Exercise:
Search term "περισσότερα": copy each line of the data containing it.

START Given data

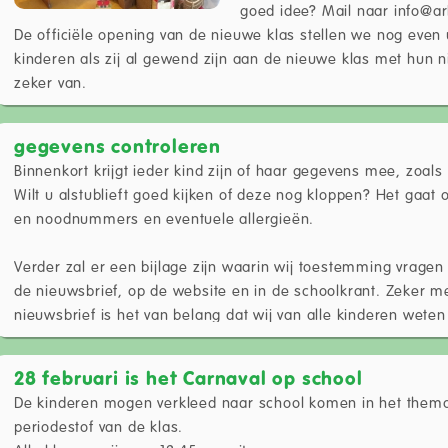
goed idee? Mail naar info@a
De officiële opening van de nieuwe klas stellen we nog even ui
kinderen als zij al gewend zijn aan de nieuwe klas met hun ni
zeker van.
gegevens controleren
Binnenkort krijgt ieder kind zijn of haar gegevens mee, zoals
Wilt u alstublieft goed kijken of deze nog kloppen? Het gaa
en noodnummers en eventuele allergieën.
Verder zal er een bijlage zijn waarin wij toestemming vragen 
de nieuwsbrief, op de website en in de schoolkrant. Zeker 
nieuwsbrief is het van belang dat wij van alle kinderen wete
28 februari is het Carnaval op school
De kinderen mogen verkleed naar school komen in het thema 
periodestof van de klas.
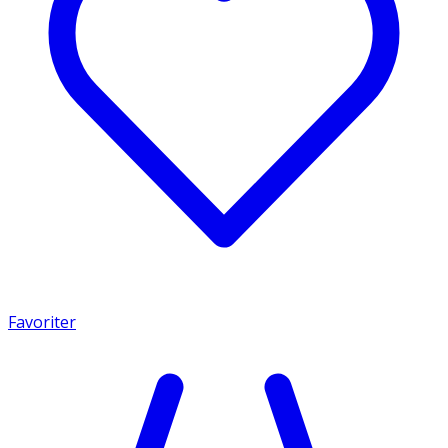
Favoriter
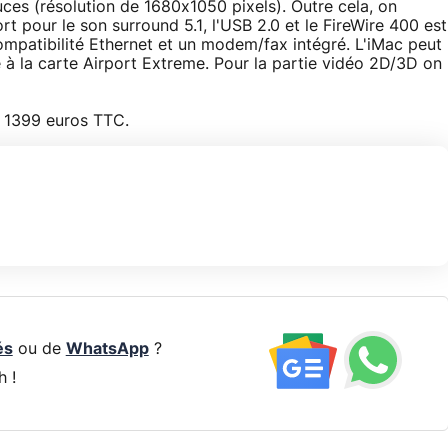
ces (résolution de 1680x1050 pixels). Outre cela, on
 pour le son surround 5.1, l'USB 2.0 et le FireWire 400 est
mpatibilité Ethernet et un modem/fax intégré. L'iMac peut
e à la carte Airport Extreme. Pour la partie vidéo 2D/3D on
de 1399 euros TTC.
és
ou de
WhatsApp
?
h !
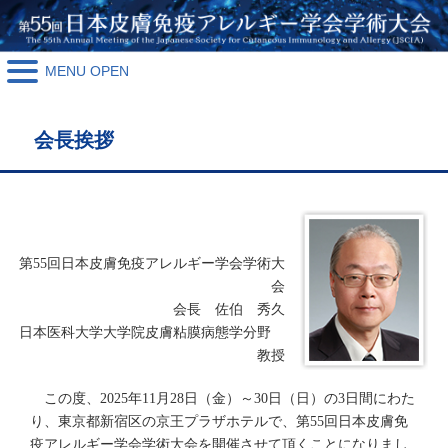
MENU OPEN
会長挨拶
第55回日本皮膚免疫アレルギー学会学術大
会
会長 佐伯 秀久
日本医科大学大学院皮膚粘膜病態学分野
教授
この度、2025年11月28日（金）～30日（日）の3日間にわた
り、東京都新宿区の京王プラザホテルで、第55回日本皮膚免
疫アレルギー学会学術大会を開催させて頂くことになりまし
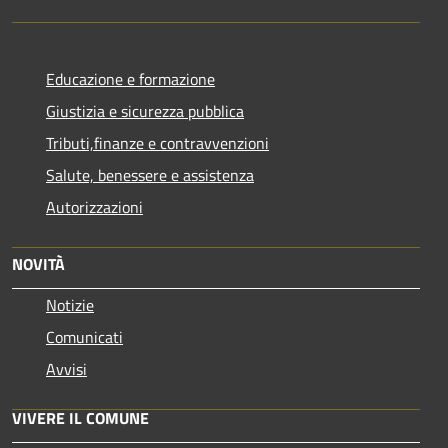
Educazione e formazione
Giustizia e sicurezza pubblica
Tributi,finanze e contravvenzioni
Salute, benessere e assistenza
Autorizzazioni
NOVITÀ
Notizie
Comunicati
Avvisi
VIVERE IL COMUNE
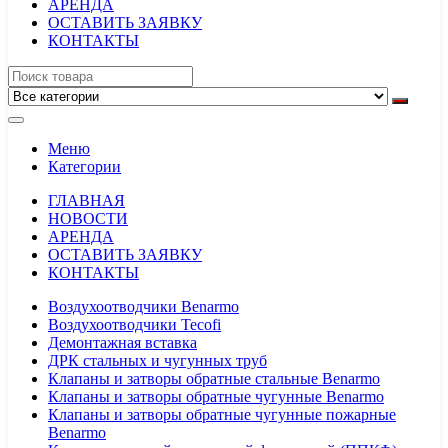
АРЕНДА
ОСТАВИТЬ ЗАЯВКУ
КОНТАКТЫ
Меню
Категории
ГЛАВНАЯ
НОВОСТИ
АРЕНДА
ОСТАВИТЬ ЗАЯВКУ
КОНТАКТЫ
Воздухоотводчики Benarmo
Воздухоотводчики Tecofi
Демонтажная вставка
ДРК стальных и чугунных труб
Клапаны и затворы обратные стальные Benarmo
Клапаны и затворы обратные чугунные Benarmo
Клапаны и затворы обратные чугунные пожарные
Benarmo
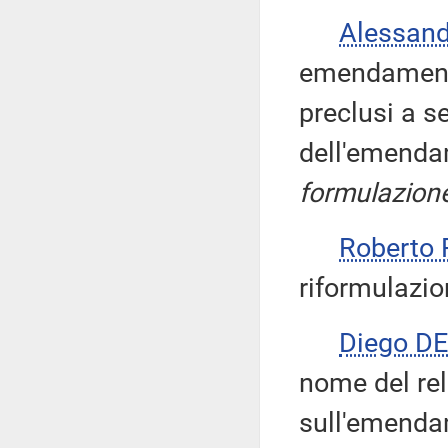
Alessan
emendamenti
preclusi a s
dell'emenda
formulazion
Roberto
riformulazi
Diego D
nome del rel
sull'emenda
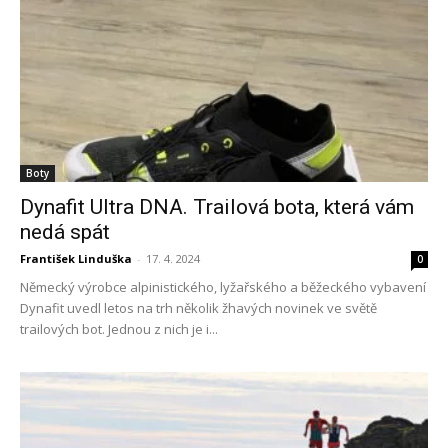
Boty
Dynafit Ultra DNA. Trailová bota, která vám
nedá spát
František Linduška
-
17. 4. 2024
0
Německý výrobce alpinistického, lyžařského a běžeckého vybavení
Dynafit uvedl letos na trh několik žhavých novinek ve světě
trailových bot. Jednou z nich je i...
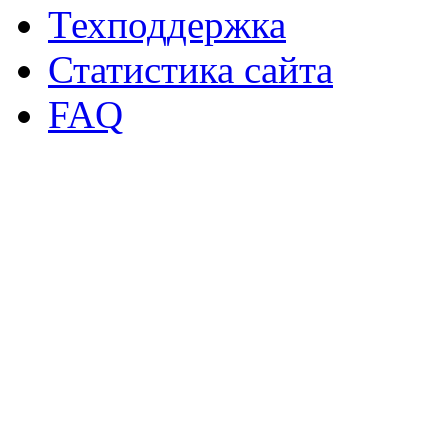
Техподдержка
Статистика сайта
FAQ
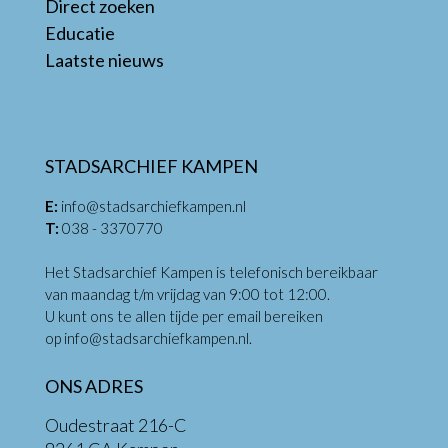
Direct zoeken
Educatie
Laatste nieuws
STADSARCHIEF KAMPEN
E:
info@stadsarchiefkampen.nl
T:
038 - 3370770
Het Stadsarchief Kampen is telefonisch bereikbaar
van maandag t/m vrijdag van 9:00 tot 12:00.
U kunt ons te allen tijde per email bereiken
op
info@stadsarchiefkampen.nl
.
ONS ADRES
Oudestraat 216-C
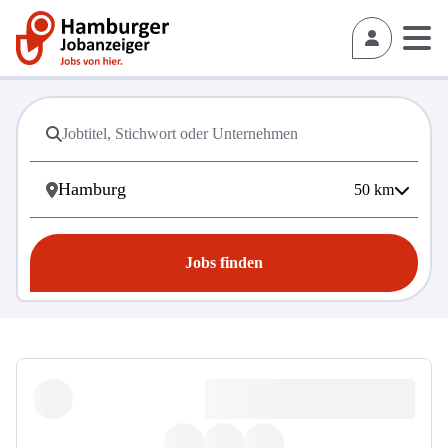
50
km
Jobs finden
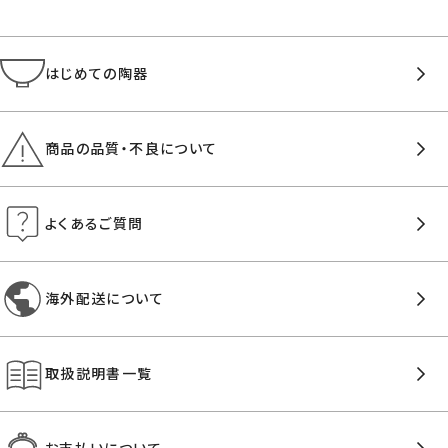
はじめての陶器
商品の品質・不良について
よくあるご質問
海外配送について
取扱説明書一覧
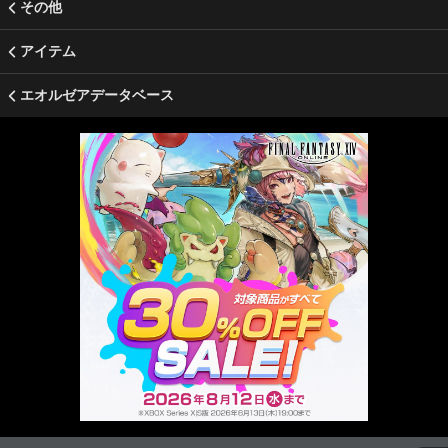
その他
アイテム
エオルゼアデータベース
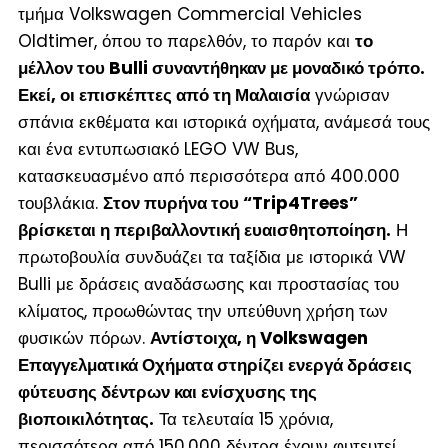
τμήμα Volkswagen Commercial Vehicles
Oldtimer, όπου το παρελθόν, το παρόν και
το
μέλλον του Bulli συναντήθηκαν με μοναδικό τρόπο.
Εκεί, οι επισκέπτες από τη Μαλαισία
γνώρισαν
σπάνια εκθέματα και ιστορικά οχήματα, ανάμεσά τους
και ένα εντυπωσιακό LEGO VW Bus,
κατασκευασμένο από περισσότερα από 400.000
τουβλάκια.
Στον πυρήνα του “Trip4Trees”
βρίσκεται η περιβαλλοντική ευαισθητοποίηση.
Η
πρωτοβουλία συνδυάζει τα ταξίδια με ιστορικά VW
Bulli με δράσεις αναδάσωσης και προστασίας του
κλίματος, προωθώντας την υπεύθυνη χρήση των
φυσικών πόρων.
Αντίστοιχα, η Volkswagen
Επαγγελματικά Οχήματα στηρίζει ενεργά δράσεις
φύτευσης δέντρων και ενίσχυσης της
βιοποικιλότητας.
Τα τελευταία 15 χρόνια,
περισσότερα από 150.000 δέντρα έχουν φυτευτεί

END Given data

Task result:
κατασκευασμένο από περισσότερα από 400.000
περισσότερα από 150.000 δέντρα έχουν φυτευτεί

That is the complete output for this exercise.